In many cases, telephone reporting will activate emergency management of small and large disasters.

Caller location

Enhancements of the service give additional information to the dispatcher, such as the location of the calling telephone. Even for a plain old telephone service (POTS) user, location reporting is not a trivial problem, at least for anything more complex than a single-family house. If the caller is in a business with many extensions, or an apartment building, the location provided may be no more precise than the street address. One enhancement gives a more specific location in a multiple-unit building.

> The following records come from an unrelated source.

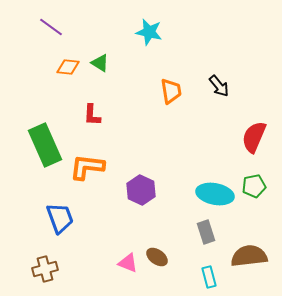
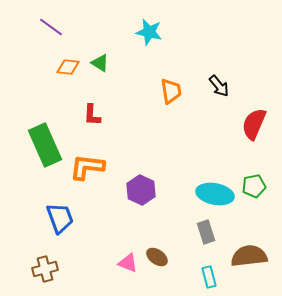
red semicircle: moved 13 px up
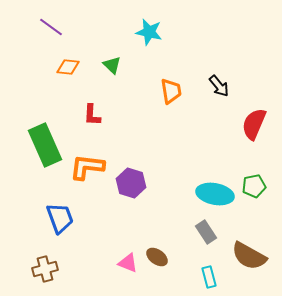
green triangle: moved 12 px right, 2 px down; rotated 12 degrees clockwise
purple hexagon: moved 10 px left, 7 px up; rotated 8 degrees counterclockwise
gray rectangle: rotated 15 degrees counterclockwise
brown semicircle: rotated 144 degrees counterclockwise
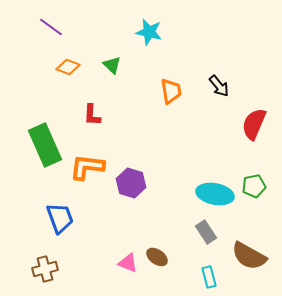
orange diamond: rotated 15 degrees clockwise
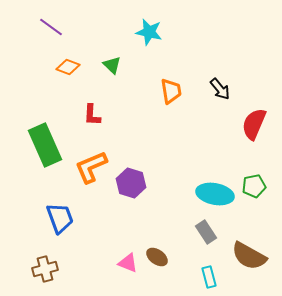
black arrow: moved 1 px right, 3 px down
orange L-shape: moved 4 px right; rotated 30 degrees counterclockwise
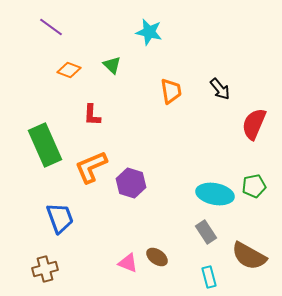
orange diamond: moved 1 px right, 3 px down
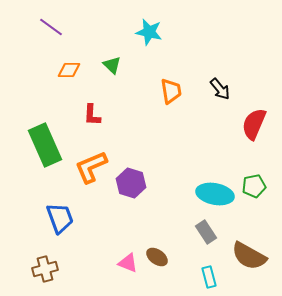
orange diamond: rotated 20 degrees counterclockwise
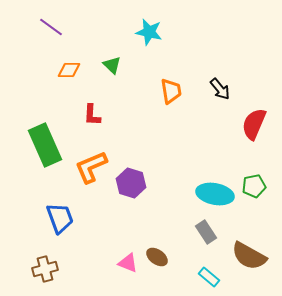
cyan rectangle: rotated 35 degrees counterclockwise
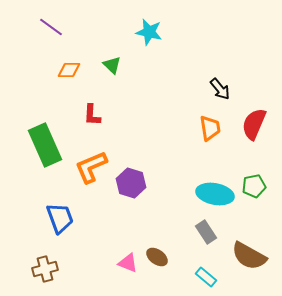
orange trapezoid: moved 39 px right, 37 px down
cyan rectangle: moved 3 px left
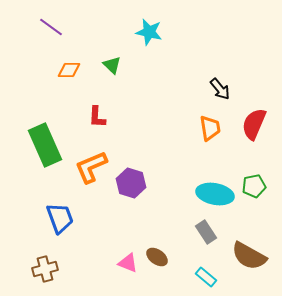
red L-shape: moved 5 px right, 2 px down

It is required that most new cellular telephones be manufactured with a GPS receiver, which can send the actual location of the caller. In many telephones, however, the user can completely disable GPS, or limit position reporting only to emergency calls.

With voice over Internet Protocol, the user could be anywhere that has Internet connectivity. Most VoIP services administratively assign a physical address to be reported with emergency calls.

PSAP location

911 or 112 is not the physical location of a telephone, but a code that tells the first telephone end office to switch the call to an appropriate PSAP. Unfortunately, many such systems are not sufficiently fine-grained. For example, many systems in the United States have a three-digit area code, a three digit local exchange, and a four digit local line number. The local exchange usually is associated with a particular physical area, but that area may not correspond to the jurisdiction of individual emergency services. For example, (703)998-XXXX in the state of Virginia, in the United States, contains telephones in Alexandria and Arlington. All 911 calls, at least within recent times, would go to the Alexandria PSAP, and, if the emergency was in Arlington, the Alexandria dispatcher had to transfer the call to Arlington.